Strategies for addressing discipline issues:

  • Define your expectations and the policies of your institution on the first day of the term, and respond in a consistent, decisive manner.
  • Be careful not to embarrass a student in front of his peers unnecessarily.
  • Before you respond to what looks like a conduct issue, consider possible causes. Could there be a reasonable explanation?
  • Create a class culture that encourages appropriate behavior and discourages disruption.
  • Remember that most problems are, after all, what you make them out to be. Stay cool, don't take everything personally, diffuse tensions, exhibit a good sense of humor and much flexibility, but make sure to draw lines..
  • Document disruptive behaviors.
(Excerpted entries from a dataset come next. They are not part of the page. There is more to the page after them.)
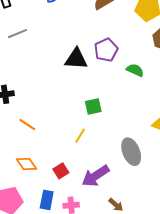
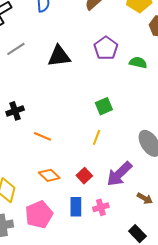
black triangle: (76, 59) -> (59, 56), moved

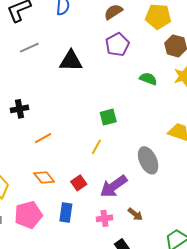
purple pentagon: (106, 48) -> (117, 45), moved
orange line: (43, 136) -> (43, 138), turned -60
pink cross: (101, 207) -> (104, 218), moved

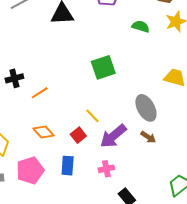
black cross: (20, 109) -> (14, 78), moved
green square: (108, 117) -> (103, 67), size x1.4
yellow line: (96, 147) -> (92, 116), moved, turned -70
brown arrow: (135, 214) -> (148, 137), moved

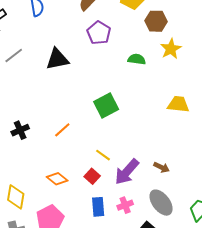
orange line: (40, 93) -> (62, 130), moved
gray ellipse: (146, 108) -> (161, 203), moved
blue rectangle: (68, 166) -> (98, 207), moved

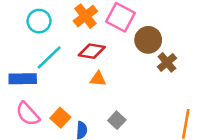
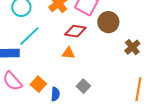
red diamond: (92, 51) -> (75, 31), moved
brown cross: (167, 62) -> (132, 47), moved

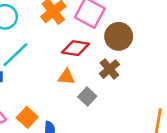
brown cross: (132, 47) -> (109, 69), moved
gray square: (83, 86) -> (87, 96), moved

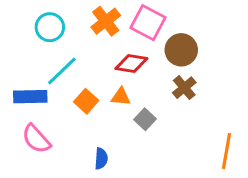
brown cross: (109, 69) -> (184, 88), moved
orange square: (27, 117) -> (86, 101), moved

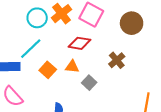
cyan circle: (50, 27) -> (37, 18), moved
brown circle: (181, 50) -> (132, 23), moved

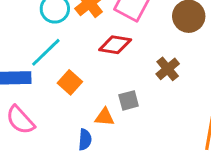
orange triangle: (72, 67) -> (105, 117), moved
gray square: (89, 83) -> (129, 100), turned 32

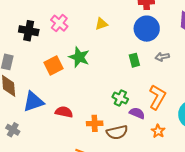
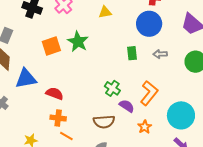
orange cross: (95, 123) -> (58, 118), moved

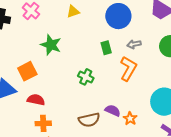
orange square: (51, 46) -> (27, 71), moved
green cross: (112, 88) -> (86, 77), moved
orange L-shape: (149, 93) -> (128, 69), moved
purple semicircle: (127, 106) -> (113, 110), moved

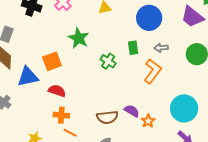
green cross: (86, 77) -> (108, 61), moved

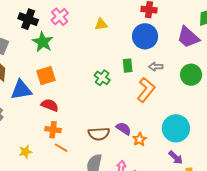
green star: (79, 38) -> (43, 42), moved

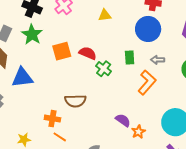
green star: (43, 42) -> (32, 34), moved
orange square: (46, 76) -> (62, 51), moved
red semicircle: (50, 105) -> (88, 53), moved
brown semicircle: (99, 134) -> (75, 101), moved

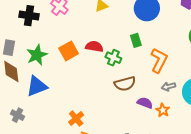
green star: (32, 34) -> (37, 55), moved, turned 30
gray arrow: (158, 60) -> (168, 87), moved
brown semicircle: (75, 101) -> (125, 84), moved
orange cross: (52, 119) -> (76, 119), turned -35

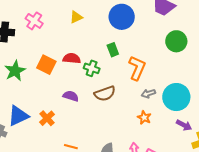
orange square: (69, 51) -> (46, 65), turned -30
blue triangle: (37, 86) -> (18, 116), moved
purple semicircle: (145, 103) -> (71, 96), moved
orange cross: (76, 119) -> (47, 118), moved

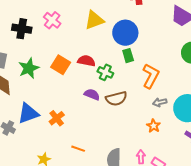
yellow triangle: (76, 17) -> (94, 20), size x1.5
blue circle: (122, 17) -> (125, 33), moved
purple semicircle: (71, 96) -> (92, 94), moved

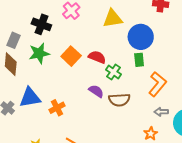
black cross: (22, 29) -> (41, 24), moved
Create a paper (or electronic) trail; share your concerns with your supervisor or department chair.

Think about and identify local resources for classroom management: Does your institution have a special unit that deals with behavioral concerns such as plagiarism, harassment, frequent absences, and low performance?

Classroom Management as a Complex Endeavor

Discipline, of course, is only one of the many components that figure into classroom management. The variety of interpersonal relationships and personalities within the classroom and many more aspects can play a critical role. To quote Evertson and Weinstein in their Handbook of Classroom Management (2006:5), classroom management is not merely a "bag of tricks" that is passed on from one teacher to another--it is "a multifaceted endeavor that is far more complex than establishing rules, rewards, and penalties to control students' behavior."